Extracted page text data.
+ + + + + + +
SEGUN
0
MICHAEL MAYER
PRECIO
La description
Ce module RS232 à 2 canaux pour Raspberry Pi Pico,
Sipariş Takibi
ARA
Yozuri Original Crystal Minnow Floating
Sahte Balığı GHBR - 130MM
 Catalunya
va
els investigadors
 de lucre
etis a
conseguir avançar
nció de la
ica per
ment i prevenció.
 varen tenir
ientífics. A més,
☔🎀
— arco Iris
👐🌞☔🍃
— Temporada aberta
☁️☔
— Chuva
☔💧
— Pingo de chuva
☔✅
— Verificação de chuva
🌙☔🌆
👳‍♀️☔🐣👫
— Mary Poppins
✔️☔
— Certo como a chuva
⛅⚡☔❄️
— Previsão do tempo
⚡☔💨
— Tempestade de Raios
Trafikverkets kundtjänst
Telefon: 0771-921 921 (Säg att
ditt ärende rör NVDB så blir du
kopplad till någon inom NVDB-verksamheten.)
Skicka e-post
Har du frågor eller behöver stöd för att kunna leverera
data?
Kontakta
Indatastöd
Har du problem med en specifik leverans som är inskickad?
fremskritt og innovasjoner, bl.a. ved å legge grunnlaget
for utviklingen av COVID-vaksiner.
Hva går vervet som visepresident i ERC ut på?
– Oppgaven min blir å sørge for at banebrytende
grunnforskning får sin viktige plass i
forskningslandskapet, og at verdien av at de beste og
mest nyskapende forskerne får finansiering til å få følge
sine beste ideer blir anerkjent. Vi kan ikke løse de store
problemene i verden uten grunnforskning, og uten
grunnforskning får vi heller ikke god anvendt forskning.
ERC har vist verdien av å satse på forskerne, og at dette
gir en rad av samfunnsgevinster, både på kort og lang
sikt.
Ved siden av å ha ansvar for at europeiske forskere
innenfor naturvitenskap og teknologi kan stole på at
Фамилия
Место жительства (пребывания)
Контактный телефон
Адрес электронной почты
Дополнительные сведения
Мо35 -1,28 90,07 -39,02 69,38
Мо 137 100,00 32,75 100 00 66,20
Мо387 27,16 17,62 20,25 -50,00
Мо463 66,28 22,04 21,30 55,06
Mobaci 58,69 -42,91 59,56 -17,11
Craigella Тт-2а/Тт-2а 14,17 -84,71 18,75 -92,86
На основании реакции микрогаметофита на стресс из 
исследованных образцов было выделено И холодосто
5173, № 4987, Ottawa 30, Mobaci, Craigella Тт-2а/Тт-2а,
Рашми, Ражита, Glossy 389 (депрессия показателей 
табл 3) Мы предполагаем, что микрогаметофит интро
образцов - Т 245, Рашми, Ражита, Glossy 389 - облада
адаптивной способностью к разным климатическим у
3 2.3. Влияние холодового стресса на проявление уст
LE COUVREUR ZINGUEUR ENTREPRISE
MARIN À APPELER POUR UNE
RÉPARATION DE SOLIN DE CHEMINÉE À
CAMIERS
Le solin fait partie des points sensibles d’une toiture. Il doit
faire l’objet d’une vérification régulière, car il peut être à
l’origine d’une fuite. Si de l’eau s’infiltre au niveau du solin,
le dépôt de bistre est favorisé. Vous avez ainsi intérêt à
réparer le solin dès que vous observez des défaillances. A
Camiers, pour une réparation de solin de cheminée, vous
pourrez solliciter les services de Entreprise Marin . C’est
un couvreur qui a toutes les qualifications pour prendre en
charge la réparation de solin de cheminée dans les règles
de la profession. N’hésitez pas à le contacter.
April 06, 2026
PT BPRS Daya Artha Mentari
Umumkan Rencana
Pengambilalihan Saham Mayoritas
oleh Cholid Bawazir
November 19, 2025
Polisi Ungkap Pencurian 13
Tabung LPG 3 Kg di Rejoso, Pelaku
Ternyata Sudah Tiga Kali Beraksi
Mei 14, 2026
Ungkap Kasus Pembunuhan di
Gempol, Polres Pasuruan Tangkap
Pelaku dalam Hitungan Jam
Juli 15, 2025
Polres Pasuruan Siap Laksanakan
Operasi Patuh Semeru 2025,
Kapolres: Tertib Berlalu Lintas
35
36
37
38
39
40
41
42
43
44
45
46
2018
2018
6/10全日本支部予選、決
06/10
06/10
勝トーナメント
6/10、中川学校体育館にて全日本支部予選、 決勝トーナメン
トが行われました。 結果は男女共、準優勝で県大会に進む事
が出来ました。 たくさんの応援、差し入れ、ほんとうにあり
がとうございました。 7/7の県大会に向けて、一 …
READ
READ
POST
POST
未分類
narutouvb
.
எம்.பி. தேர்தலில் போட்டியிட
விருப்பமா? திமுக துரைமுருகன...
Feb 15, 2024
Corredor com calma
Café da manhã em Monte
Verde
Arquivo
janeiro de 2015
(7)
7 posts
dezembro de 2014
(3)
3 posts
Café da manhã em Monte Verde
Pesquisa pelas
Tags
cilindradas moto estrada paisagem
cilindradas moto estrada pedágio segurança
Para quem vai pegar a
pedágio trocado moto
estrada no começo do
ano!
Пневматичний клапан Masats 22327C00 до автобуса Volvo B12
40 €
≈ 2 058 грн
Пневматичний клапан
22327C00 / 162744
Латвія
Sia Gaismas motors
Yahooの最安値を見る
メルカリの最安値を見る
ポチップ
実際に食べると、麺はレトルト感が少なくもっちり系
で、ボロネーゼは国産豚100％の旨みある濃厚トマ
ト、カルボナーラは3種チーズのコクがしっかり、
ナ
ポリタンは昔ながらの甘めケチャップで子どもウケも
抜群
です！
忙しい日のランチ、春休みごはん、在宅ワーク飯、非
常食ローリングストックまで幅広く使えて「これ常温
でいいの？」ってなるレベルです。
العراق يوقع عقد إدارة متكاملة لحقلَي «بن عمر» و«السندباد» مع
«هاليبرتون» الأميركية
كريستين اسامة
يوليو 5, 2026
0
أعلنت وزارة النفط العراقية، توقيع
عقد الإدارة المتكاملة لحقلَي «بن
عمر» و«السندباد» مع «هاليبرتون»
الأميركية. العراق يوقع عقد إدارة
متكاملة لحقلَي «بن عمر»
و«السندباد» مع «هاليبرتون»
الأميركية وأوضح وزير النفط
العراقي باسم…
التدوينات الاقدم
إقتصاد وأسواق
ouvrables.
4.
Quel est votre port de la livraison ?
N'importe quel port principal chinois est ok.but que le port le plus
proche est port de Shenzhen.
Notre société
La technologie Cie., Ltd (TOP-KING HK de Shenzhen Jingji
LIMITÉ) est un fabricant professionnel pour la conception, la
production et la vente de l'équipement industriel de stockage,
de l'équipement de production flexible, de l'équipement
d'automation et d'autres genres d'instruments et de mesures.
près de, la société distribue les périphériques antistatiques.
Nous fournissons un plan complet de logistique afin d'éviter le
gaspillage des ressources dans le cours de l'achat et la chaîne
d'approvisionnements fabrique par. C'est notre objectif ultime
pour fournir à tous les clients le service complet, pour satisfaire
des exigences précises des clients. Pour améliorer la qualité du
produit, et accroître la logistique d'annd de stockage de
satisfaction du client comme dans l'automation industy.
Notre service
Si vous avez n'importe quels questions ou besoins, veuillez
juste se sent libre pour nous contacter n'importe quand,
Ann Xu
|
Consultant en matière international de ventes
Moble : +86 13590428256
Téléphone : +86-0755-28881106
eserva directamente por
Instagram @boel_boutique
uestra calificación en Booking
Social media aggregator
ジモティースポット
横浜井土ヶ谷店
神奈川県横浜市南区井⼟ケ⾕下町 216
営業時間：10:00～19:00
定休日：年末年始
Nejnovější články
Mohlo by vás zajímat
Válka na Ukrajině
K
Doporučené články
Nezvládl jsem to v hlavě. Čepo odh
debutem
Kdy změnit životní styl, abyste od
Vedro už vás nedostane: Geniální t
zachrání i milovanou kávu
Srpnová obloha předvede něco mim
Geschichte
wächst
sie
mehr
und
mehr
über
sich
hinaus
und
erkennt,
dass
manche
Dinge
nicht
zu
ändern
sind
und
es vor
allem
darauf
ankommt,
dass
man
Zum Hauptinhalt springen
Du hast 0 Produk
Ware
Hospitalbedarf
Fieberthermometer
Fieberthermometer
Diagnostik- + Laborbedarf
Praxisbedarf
+ + + + + + +
Activity.
Set down the lines above as they stand, starting with the first line and ending with the line that contains "conseguir avançar".

Result for this exercise.
SEGUN
0
MICHAEL MAYER
PRECIO
La description
Ce module RS232 à 2 canaux pour Raspberry Pi Pico,
Sipariş Takibi
ARA
Yozuri Original Crystal Minnow Floating
Sahte Balığı GHBR - 130MM
 Catalunya
va
els investigadors
 de lucre
etis a
conseguir avançar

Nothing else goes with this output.